Your task: Return the listing below unchanged, except that the pictures are dropped.

--*--

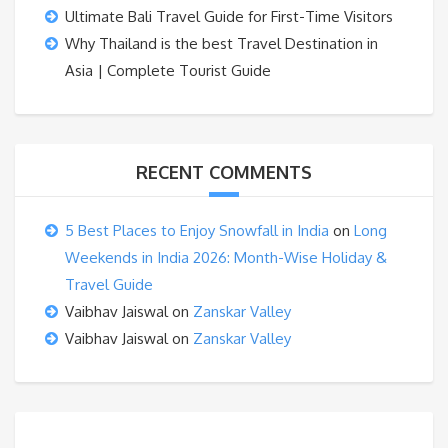
Ultimate Bali Travel Guide for First-Time Visitors
Why Thailand is the best Travel Destination in
Asia | Complete Tourist Guide
RECENT COMMENTS
5 Best Places to Enjoy Snowfall in India
on
Long
Weekends in India 2026: Month-Wise Holiday &
Travel Guide
Vaibhav Jaiswal
on
Zanskar Valley
Vaibhav Jaiswal
on
Zanskar Valley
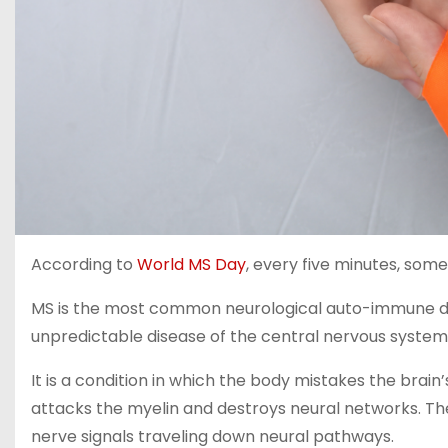
According to
World MS Day
, every five minutes, some
MS is the most common neurological auto-immune dise
unpredictable disease of the central nervous system, 
It is a condition in which the body mistakes the brai
attacks the myelin and destroys neural networks. The 
nerve signals traveling down neural pathways.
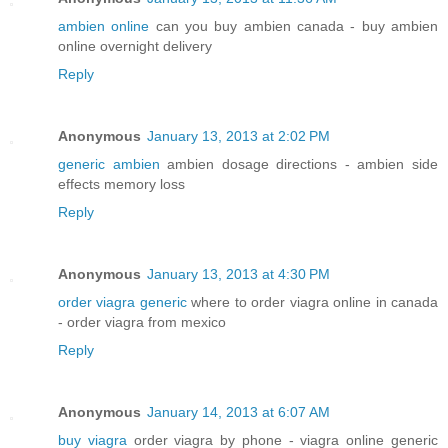
ambien online
can you buy ambien canada - buy ambien
online overnight delivery
Reply
Anonymous
January 13, 2013 at 2:02 PM
generic ambien
ambien dosage directions - ambien side
effects memory loss
Reply
Anonymous
January 13, 2013 at 4:30 PM
order viagra generic
where to order viagra online in canada
- order viagra from mexico
Reply
Anonymous
January 14, 2013 at 6:07 AM
buy viagra
order viagra by phone - viagra online generic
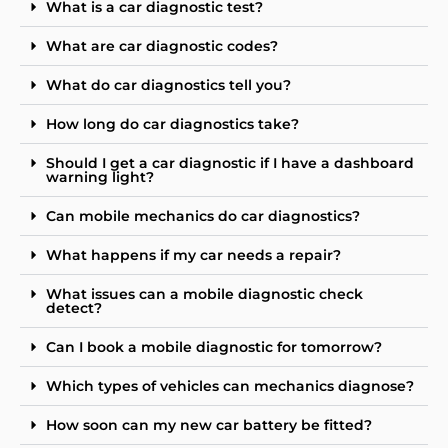
What is a car diagnostic test?
What are car diagnostic codes?
What do car diagnostics tell you?
How long do car diagnostics take?
Should I get a car diagnostic if I have a dashboard
warning light?
Can mobile mechanics do car diagnostics?
What happens if my car needs a repair?
What issues can a mobile diagnostic check
detect?
Can I book a mobile diagnostic for tomorrow?
Which types of vehicles can mechanics diagnose?
How soon can my new car battery be fitted?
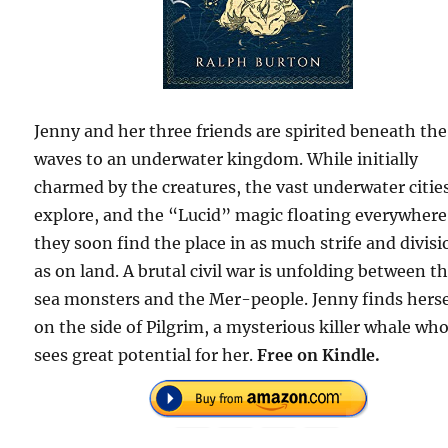
Jenny and her three friends are spirited beneath the
waves to an underwater kingdom. While initially
charmed by the creatures, the vast underwater citie
explore, and the “Lucid” magic floating everywhere
they soon find the place in as much strife and divisi
as on land. A brutal civil war is unfolding between t
sea monsters and the Mer-people. Jenny finds herse
on the side of Pilgrim, a mysterious killer whale wh
sees great potential for her.
Free on Kindle.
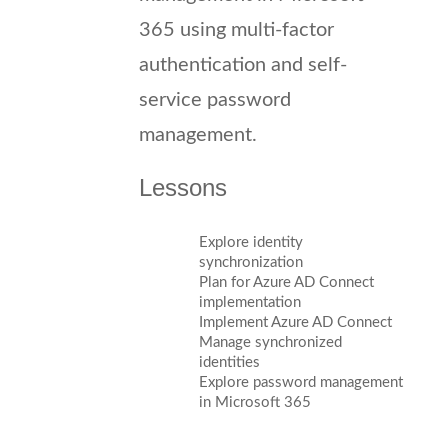
365 using multi-factor
authentication and self-
service password
management.
Lessons
Explore identity
synchronization
Plan for Azure AD Connect
implementation
Implement Azure AD Connect
Manage synchronized
identities
Explore password management
in Microsoft 365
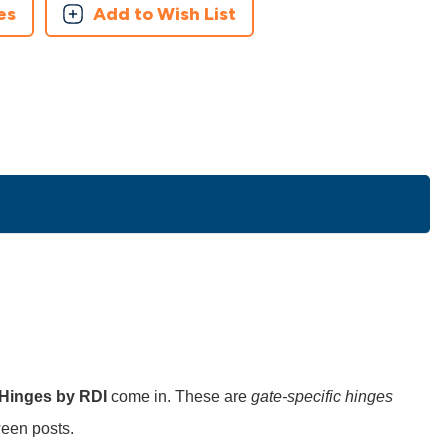
es
Add to Wish List
 Hinges by RDI
come in. These are
gate-specific hinges
een posts.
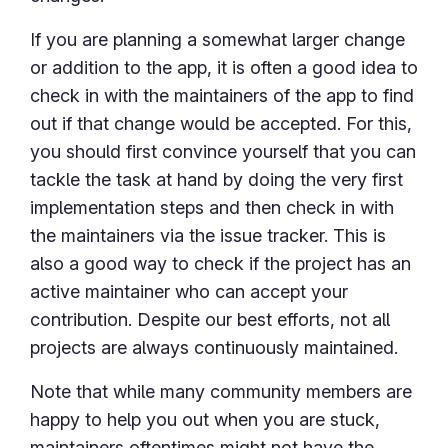
If you are planning a somewhat larger change
or addition to the app, it is often a good idea to
check in with the maintainers of the app to find
out if that change would be accepted. For this,
you should first convince yourself that you can
tackle the task at hand by doing the very first
implementation steps and then check in with
the maintainers via the issue tracker. This is
also a good way to check if the project has an
active maintainer who can accept your
contribution. Despite our best efforts, not all
projects are always continuously maintained.
Note that while many community members are
happy to help you out when you are stuck,
maintainers oftentimes might not have the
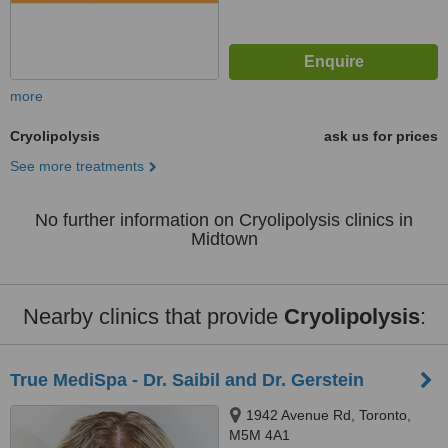
more
Cryolipolysis
ask us for prices
See more treatments
No further information on Cryolipolysis clinics in
Midtown
Nearby clinics that provide
Cryolipolysis
:
True MediSpa - Dr. Saibil and Dr. Gerstein
1942 Avenue Rd, Toronto,
M5M 4A1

--*--

Task solution:
Ultimate Bali Travel Guide for First-Time Visitors
Why Thailand is the best Travel Destination in
Asia | Complete Tourist Guide
RECENT COMMENTS
5 Best Places to Enjoy Snowfall in India
on
Long
Weekends in India 2026: Month-Wise Holiday &
Travel Guide
Vaibhav Jaiswal
on
Zanskar Valley
Vaibhav Jaiswal
on
Zanskar Valley
According to
World MS Day
, every five minutes, some
MS is the most common neurological auto-immune dise
unpredictable disease of the central nervous system, 
It is a condition in which the body mistakes the brai
attacks the myelin and destroys neural networks. The 
nerve signals traveling down neural pathways.
ambien online
can you buy ambien canada - buy ambien
online overnight delivery
Reply
Anonymous
January 13, 2013 at 2:02 PM
generic ambien
ambien dosage directions - ambien side
effects memory loss
Reply
Anonymous
January 13, 2013 at 4:30 PM
order viagra generic
where to order viagra online in canada
- order viagra from mexico
Reply
Anonymous
January 14, 2013 at 6:07 AM
buy viagra
order viagra by phone - viagra online generic
What is a car diagnostic test?
What are car diagnostic codes?
What do car diagnostics tell you?
How long do car diagnostics take?
Should I get a car diagnostic if I have a dashboard
warning light?
Can mobile mechanics do car diagnostics?
What happens if my car needs a repair?
What issues can a mobile diagnostic check
detect?
Can I book a mobile diagnostic for tomorrow?
Which types of vehicles can mechanics diagnose?
How soon can my new car battery be fitted?
Jenny and her three friends are spirited beneath the
waves to an underwater kingdom. While initially
charmed by the creatures, the vast underwater citie
explore, and the “Lucid” magic floating everywhere
they soon find the place in as much strife and divisi
as on land. A brutal civil war is unfolding between t
sea monsters and the Mer-people. Jenny finds herse
on the side of Pilgrim, a mysterious killer whale wh
sees great potential for her.
Free on Kindle.
365 using multi-factor
authentication and self-
service password
management.
Lessons
Explore identity
synchronization
Plan for Azure AD Connect
implementation
Implement Azure AD Connect
Manage synchronized
identities
Explore password management
in Microsoft 365
es
Add to Wish List
 Hinges by RDI
come in. These are
gate-specific hinges
een posts.
If you are planning a somewhat larger change
or addition to the app, it is often a good idea to
check in with the maintainers of the app to find
out if that change would be accepted. For this,
you should first convince yourself that you can
tackle the task at hand by doing the very first
implementation steps and then check in with
the maintainers via the issue tracker. This is
also a good way to check if the project has an
active maintainer who can accept your
contribution. Despite our best efforts, not all
projects are always continuously maintained.
Note that while many community members are
happy to help you out when you are stuck,
maintainers oftentimes might not have the
more
Cryolipolysis
ask us for prices
See more treatments
No further information on Cryolipolysis clinics in
Midtown
Nearby clinics that provide
Cryolipolysis
:
True MediSpa - Dr. Saibil and Dr. Gerstein
1942 Avenue Rd, Toronto,
M5M 4A1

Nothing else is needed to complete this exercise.